A própria liga profissional chinesa, que vinha registando uma grande evolução em termos competitivos, perdeu credibilidade, minada por suspeitas de resultados combinados e outras maquinações onde nem as arbitragens ficam livres de responsabilidades. E o cancro vai-se espalhando muito além do futebol; Liu Xiang, velocista chinês que surpreendeu o mundo do desporto ao vencer a prova dos 110 metros barreiras nas Olimpíadas de Verão em Atenas no ano de 2004, desiludiu quatro anos depois em Pequim, quando falhou a revalidação do título perante o seu público. Os problemas físicos que o aponquentavam não foram de todo convincentes, e os queixumes do atleta aparentavam alguma teatralidade amadora. Diz-se que Li estaria a ser pressionado por “tubarões” das apostas desportivas para perder, contrariando assim o seu favoritismo inicial.
O exemplo mais recente da amplitude deste fenómeno ocorreu há uma semana nas Filipinas, onde decorreu o campeonato asiático de selecções em basquetebol. A equipa da China, que dominou a modalidade no continente asiático até muito recentemente, perdeu nos quartos-de-final com a sua conger de Taiwan. Um resultado tão surpreendente quanto suspeito, pois ao intervalo os chineses encontravam-se a vencer por dez pontos, acabando por perder pela margem de 17, uma diferença que poucos pensariam ser possível, mesmo no evento de uma surpresa. Os jogadores de basquetebol da China não desaprenderam. O que se passa é que aprenderam truques novos, e que nada abonam a favor da verdade desportiva.
Com tudo isto, e usando o exemplo da China como conclusão, quem ficam a perder são os adeptos e os valores fundamentais do desportivismo, e todo o esforço investido nos últimos anos terá sido em vão. O país mais populoso do mundo fez um investimento sério em capital humano e financeiro para competir com os melhores do mundo, e quem fica a perder são os jovens, os futuros atletas, que vão vendo gorados os seus sonhos de glória. Com esta atitude mercenária, qualquer dia os senhores das apostas desportivas inventam um jeito de adulterar os resultados das competições de ginástica ou de saltos para a água, onde a China mantém ainda um domínio com base no esforço dos seus atletas e no trabalho dos seus técnicos.
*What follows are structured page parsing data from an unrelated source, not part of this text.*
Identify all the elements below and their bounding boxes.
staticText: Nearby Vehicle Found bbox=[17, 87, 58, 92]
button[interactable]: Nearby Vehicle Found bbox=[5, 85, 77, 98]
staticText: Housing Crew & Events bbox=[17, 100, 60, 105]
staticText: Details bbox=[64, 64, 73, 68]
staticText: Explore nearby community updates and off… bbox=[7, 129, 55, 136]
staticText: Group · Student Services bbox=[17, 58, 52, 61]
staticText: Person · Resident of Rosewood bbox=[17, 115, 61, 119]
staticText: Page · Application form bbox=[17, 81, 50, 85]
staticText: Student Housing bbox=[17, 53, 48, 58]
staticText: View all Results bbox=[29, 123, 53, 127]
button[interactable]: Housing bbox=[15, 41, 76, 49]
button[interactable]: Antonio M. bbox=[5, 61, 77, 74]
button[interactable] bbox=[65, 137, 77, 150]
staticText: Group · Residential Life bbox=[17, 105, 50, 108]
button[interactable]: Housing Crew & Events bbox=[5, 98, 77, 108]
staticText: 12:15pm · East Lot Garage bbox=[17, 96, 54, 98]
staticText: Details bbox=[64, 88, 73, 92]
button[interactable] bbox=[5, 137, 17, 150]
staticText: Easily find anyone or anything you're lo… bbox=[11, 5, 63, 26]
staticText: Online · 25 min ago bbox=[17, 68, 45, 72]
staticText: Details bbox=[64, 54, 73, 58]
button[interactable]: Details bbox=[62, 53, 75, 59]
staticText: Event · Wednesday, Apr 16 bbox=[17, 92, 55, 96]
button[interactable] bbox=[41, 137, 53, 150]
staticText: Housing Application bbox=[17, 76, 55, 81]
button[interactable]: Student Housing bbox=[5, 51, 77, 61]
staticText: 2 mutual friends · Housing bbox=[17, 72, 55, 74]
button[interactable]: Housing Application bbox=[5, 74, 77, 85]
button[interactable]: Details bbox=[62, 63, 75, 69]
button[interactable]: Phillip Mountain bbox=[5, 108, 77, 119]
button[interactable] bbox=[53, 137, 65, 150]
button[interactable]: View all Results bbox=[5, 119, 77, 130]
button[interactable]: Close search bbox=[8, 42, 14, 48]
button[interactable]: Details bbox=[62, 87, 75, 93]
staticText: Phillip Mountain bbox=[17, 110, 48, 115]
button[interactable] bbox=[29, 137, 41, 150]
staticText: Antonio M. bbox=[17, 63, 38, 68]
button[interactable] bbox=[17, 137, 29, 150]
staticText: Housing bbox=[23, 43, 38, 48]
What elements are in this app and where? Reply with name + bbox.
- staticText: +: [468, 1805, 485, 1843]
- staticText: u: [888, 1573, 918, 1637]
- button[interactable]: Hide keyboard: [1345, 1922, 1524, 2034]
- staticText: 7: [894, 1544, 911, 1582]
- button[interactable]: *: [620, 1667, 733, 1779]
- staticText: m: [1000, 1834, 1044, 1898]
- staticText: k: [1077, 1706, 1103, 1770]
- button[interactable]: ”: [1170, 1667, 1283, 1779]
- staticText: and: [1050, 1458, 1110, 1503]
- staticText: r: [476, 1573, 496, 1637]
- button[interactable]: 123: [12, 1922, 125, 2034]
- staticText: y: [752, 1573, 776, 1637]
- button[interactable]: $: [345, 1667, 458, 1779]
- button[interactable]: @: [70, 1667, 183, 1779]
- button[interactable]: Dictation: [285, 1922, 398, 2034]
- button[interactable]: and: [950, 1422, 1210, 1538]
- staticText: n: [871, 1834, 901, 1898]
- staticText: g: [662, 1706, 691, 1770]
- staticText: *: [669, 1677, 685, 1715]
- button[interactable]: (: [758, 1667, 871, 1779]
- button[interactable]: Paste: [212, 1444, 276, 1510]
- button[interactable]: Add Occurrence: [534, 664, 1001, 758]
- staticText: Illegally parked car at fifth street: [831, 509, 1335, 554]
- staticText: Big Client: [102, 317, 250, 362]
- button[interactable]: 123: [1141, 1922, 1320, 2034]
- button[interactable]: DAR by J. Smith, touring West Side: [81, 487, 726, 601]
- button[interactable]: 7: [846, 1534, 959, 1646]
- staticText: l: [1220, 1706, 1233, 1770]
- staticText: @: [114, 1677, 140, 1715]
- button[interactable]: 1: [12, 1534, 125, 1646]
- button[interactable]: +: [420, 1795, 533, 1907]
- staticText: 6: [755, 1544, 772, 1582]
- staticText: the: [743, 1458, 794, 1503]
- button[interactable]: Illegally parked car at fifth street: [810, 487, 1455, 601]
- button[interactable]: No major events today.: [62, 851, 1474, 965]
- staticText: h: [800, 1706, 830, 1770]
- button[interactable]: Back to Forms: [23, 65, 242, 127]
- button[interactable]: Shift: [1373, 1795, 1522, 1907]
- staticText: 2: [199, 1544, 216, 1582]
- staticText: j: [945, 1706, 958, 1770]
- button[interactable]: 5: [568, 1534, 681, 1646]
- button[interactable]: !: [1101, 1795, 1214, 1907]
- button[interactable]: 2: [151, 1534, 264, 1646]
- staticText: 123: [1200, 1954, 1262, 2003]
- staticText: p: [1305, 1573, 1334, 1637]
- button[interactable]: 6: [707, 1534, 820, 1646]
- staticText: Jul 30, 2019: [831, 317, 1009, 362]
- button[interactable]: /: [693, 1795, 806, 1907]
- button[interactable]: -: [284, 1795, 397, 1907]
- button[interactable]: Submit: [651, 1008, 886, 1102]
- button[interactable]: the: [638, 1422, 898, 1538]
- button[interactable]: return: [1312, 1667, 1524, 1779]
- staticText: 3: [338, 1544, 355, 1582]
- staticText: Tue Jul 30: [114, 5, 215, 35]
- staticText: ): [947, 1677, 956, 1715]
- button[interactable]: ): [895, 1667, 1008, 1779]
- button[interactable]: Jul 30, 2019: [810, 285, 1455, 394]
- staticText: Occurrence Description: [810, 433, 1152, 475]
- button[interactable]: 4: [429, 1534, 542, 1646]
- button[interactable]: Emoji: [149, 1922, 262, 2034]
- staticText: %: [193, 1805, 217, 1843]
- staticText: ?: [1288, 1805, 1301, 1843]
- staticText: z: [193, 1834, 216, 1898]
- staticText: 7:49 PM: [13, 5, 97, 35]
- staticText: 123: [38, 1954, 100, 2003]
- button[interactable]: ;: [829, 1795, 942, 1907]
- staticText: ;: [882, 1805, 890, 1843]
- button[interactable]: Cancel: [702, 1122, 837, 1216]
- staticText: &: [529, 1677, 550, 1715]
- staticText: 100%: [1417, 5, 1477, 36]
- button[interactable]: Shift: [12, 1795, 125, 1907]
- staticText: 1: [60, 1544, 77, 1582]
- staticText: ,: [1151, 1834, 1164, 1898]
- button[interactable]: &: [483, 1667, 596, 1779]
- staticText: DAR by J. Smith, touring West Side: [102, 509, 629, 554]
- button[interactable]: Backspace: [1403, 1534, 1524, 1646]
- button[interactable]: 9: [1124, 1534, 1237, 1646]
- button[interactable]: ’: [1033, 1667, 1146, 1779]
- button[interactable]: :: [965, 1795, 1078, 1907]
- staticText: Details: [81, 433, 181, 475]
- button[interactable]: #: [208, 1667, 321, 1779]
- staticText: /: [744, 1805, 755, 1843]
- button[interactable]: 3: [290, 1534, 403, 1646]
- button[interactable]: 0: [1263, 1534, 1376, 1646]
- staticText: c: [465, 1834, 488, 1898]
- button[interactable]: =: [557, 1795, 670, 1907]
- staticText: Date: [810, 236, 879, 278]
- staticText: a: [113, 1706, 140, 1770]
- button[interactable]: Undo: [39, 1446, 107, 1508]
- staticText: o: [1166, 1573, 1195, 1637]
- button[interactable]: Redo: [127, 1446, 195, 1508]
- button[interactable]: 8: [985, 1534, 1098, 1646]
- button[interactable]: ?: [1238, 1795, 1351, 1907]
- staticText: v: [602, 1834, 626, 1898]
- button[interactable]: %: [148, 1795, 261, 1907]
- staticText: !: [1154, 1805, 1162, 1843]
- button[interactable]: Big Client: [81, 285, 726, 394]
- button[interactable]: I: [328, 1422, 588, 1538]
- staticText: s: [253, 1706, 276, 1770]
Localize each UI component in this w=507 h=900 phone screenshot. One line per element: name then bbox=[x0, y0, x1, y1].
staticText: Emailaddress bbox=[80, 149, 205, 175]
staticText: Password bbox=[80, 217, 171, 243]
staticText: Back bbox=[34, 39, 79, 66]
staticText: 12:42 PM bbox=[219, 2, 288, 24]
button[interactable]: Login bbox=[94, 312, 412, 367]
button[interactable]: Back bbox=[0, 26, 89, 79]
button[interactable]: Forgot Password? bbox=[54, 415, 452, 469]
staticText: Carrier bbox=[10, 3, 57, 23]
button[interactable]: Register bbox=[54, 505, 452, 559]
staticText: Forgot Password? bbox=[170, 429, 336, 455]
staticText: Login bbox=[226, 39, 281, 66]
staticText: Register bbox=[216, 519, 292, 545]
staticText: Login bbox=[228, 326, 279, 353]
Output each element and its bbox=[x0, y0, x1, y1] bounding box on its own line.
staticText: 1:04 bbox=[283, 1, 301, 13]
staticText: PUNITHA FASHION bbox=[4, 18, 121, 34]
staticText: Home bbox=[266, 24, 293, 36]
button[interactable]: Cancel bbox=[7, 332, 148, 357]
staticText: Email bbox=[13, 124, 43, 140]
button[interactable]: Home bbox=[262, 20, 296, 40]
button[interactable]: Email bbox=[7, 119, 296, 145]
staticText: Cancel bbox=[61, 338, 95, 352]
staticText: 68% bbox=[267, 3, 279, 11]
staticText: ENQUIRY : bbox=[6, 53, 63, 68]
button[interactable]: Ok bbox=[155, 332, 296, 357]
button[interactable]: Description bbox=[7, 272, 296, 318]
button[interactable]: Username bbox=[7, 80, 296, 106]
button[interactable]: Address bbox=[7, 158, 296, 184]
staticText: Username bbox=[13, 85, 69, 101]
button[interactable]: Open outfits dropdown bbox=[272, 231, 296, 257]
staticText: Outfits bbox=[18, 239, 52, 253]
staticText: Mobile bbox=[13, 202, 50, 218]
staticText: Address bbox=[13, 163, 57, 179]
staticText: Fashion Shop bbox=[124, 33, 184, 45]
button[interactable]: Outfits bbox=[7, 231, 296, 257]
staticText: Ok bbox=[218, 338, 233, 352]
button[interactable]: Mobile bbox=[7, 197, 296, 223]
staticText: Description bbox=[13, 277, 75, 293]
Esse será o dia em que se dissipa qualquer réstia de credibilidade.
O que os amantes do desporto querem ver é as equipas a dar o seu melhor, e que o vença quem mais se esforçou para que esse melhor fosse melhor que o melhor do seu adversário. Os adeptos não querem ser enganados, e não querem o objecto da sua paixão na mão de gentinha sem escrúpulos que se aproveita dos que não conseguem assistir ao jogo pelo jogo, e procuram dele tirar contrapartidas financeiras. O desporto é supostamente uma actividade saudável, e quando se trata de alta competição, depositam-se esperanças naqueles que estão em campo, realizando os sonhos dos que estão de fora, tornando-se assim nos seus heróis. Caíndo para o chão, simulando lesões ou passando a bola ao adversário é que não chegamos lá. Os adeptos que antes iam ao estádio vão começando a ficar em casa, e os que assistiam pela televisão vão mudando de canal. Qualquer dia os apostadores ficam sem nada em que apostar.